Nab-Paclitaxel and Gemcitabine as First-line Treatment of Advanced or Metastatic Cholangiocarcinoma: A Phase 2 Clinical Trial.

IMPORTANCE

Gemcitabine with platinum has limited efficacy for treatment of advanced cholangiocarcinoma, necessitating an evaluation of alternative drug combinations. Recent evidence suggests that paclitaxel may potentiate gemcitabine activity.

OBJECTIVE

To evaluate whether gemcitabine plus nanoparticle albumin-bound (nab)-paclitaxel is safe and effective for treatment of advanced cholangiocarcinoma.

DESIGN, SETTING, AND PARTICIPANTS: This single-arm, 2-stage, phase 2 clinical trial was conducted at 23 community and academic centers across the United States and Europe. Patients aged 18 years or older enrolled between September 2014 and March 2016 had confirmed advanced or metastatic cholangiocarcinoma without prior systemic therapy, and had an Eastern Cooperative Oncology Group Performance Status score of 0 to 1 and a Child-Pugh score less than 8. Previous surgery, radiation, or liver-directed therapies were permitted.

INTERVENTIONS

Patients received intravenous nab-paclitaxel, 125 mg/m2, followed by gemcitabine, 1000 mg/m2, on days 1, 8, and 15 of each 28-day treatment cycle until disease progression or unacceptable toxic effects.

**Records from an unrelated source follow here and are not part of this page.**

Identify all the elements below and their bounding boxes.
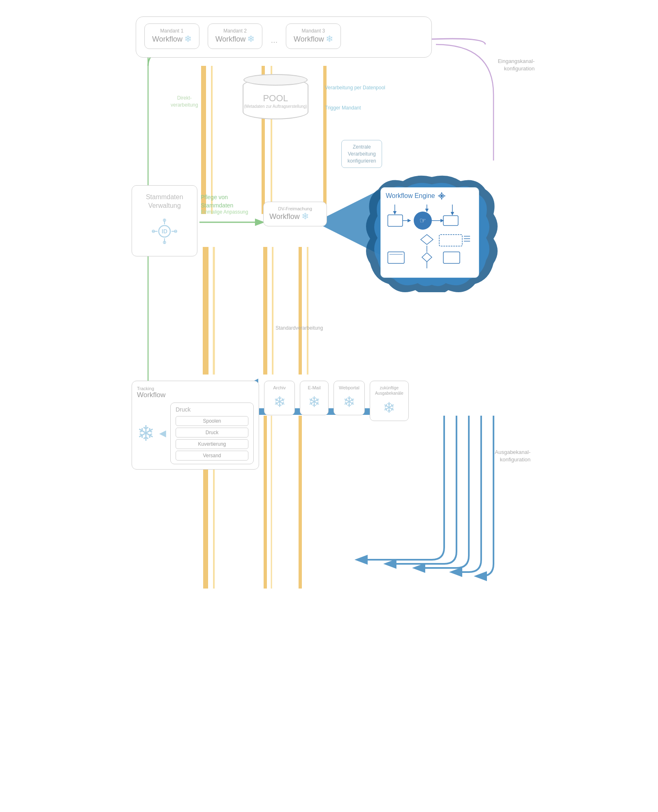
tracking-arrow-left-icon: ◀ [159, 428, 166, 439]
mandant-2-gear-icon: ❄ [247, 34, 255, 44]
email-gear-icon: ❄ [305, 393, 323, 411]
trigger-mandant-label: Trigger Mandant [325, 105, 361, 111]
id-icon: ID [138, 217, 191, 249]
stammdaten-title: StammdatenVerwaltung [138, 193, 191, 210]
webportal-box: Webportal ❄ [334, 381, 365, 415]
pool-title: POOL [263, 93, 288, 104]
tracking-druck-combined-box: Tracking Workflow ❄ ◀ Druck Spoolen Druc… [132, 381, 259, 470]
druck-item-1: Druck [176, 428, 248, 437]
zukuenftige-label: zukünftige Ausgabekanäle [375, 385, 403, 396]
svg-rect-15 [444, 195, 445, 196]
svg-rect-12 [441, 192, 442, 194]
bpmn-diagram: ☞ [386, 202, 472, 270]
svg-rect-26 [388, 252, 404, 263]
zukuenftige-box: zukünftige Ausgabekanäle ❄ [370, 381, 409, 421]
eingangskanal-label: Eingangskanal- konfiguration [481, 58, 535, 72]
verarbeitung-datenpool-label: Verarbeitung per Datenpool [325, 84, 385, 91]
zukuenftige-gear-icon: ❄ [375, 399, 403, 416]
workflow-engine-title: Workflow Engine [386, 192, 474, 200]
mandant-1-title: Workflow [152, 35, 183, 44]
svg-point-11 [440, 195, 443, 197]
mandant-3-gear-icon: ❄ [326, 34, 333, 44]
dv-freimachung-box: DV-Freimachung Workflow ❄ [263, 202, 327, 226]
archiv-label: Archiv [269, 385, 290, 390]
ausgabekanal-label: Ausgabekanal- konfiguration [495, 449, 531, 463]
webportal-gear-icon: ❄ [339, 393, 359, 411]
druck-item-0: Spoolen [176, 416, 248, 426]
email-label: E-Mail [305, 385, 323, 390]
svg-rect-22 [439, 235, 462, 246]
email-box: E-Mail ❄ [300, 381, 329, 415]
druck-item-2: Kuvertierung [176, 439, 248, 449]
pool-cylinder: POOL (Metadaten zur Auftragserstellung) [243, 78, 308, 119]
mandant-2-label: Mandant 2 [215, 28, 255, 34]
zentrale-verarbeitung-box: Zentrale Verarbeitung konfigurieren [341, 140, 382, 168]
druck-item-3: Versand [176, 451, 248, 461]
mandant-area: Mandant 1 Workflow ❄ Mandant 2 Workflow … [136, 16, 432, 58]
svg-text:☞: ☞ [419, 216, 426, 225]
svg-rect-21 [443, 216, 458, 226]
svg-rect-16 [388, 215, 403, 226]
svg-text:ID: ID [162, 228, 167, 235]
einmalige-anpassung-label: Einmalige Anpassung [201, 209, 248, 215]
dv-title: Workflow [269, 212, 300, 221]
mandant-3-title: Workflow [294, 35, 324, 44]
mandant-1-label: Mandant 1 [152, 28, 192, 34]
archiv-gear-icon: ❄ [269, 393, 290, 411]
webportal-label: Webportal [339, 385, 359, 390]
svg-rect-29 [443, 252, 460, 263]
mandant-1-gear-icon: ❄ [184, 34, 192, 44]
mandant-3-box: Mandant 3 Workflow ❄ [286, 23, 341, 49]
dv-label: DV-Freimachung [269, 206, 321, 211]
dv-gear-icon: ❄ [301, 211, 309, 222]
workflow-engine-gear-icon [438, 192, 446, 200]
druck-sub-box: Druck Spoolen Druck Kuvertierung Versand [170, 403, 254, 464]
tracking-gear-icon: ❄ [137, 423, 155, 444]
svg-rect-14 [438, 195, 440, 196]
bottom-output-area: Tracking Workflow ❄ ◀ Druck Spoolen Druc… [132, 381, 409, 470]
mandant-1-box: Mandant 1 Workflow ❄ [144, 23, 199, 49]
pool-container: POOL (Metadaten zur Auftragserstellung) [243, 78, 308, 119]
direkt-verarbeitung-label: Direkt-verarbeitung [171, 95, 198, 109]
tracking-title: Workflow [137, 391, 254, 399]
workflow-engine-box: Workflow Engine ☞ [380, 187, 479, 278]
stammdaten-box: StammdatenVerwaltung ID [132, 185, 197, 256]
svg-rect-13 [441, 198, 442, 200]
standardverarbeitung-label: Standardverarbeitung [276, 325, 323, 331]
mandant-dots: ... [271, 35, 278, 45]
tracking-small-label: Tracking [137, 386, 254, 391]
mandant-2-box: Mandant 2 Workflow ❄ [208, 23, 263, 49]
druck-title: Druck [176, 406, 248, 413]
mandant-3-label: Mandant 3 [294, 28, 333, 34]
workflow-engine-area: Workflow Engine ☞ [366, 173, 502, 305]
archiv-box: Archiv ❄ [264, 381, 295, 415]
pool-subtitle: (Metadaten zur Auftragserstellung) [244, 104, 307, 109]
pflege-stammdaten-label: Pflege von Stammdaten [201, 193, 233, 209]
mandant-2-title: Workflow [215, 35, 246, 44]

MAIN OUTCOMES AND MEASURES

The primary outcome was improvement in 6-month progression-free survival (PFS) rate (null and alternative hypotheses of 55% and 70%, respectively) in the evaluable population. Secondary outcomes included median overall survival (OS), PFS, time to progression, best overall response rate, disease control rate, safety and toxicity, and association of change in carbohydrate antigen 19-9 with survival.

RESULTS

Seventy-four patients with a median age of 62 (range, 36-87) years, including 44 women (60%), were enrolled. Patients received a median of 6 (range, 1-18) treatment cycles, and the median follow-up was 10.2 (range, 0.6-27.3) months. The observed 6-month PFS rate of 61% (95% CI, 48%-73%) did not favor the alternative hypothesis. Median PFS was 7.7 (95% CI, 5.4-13.1) months, median OS was 12.4 (95% CI, 9.2-15.9) months, and median time to progression was 7.7 (95% CI, 6.1-13.1) months. The confirmed best overall response rate and disease control rate were 30% and 66%, respectively. Hazard ratios for an association between a change in serum carbohydrate antigen 19-9 and median PFS as well as median OS were 2.02 (95% CI, 0.86-4.75) (P = .10) and 1.54 (95% CI, 0.64-3.71) (P = .34), respectively. The most common treatment-related hematologic and nonhematologic adverse events at grade 3 or higher were neutropenia (43%) and fatigue (14%), respectively.

CONCLUSIONS AND RELEVANCE

Although the trial did not meet its primary efficacy end point, the results indicate that a nab-paclitaxel plus gemcitabine regimen was well tolerated and may be an alternative option to current therapeutic approaches for advanced cholangiocarcinoma.

TRIAL REGISTRATION

ClinicalTrials.gov identifier: NCT02181634.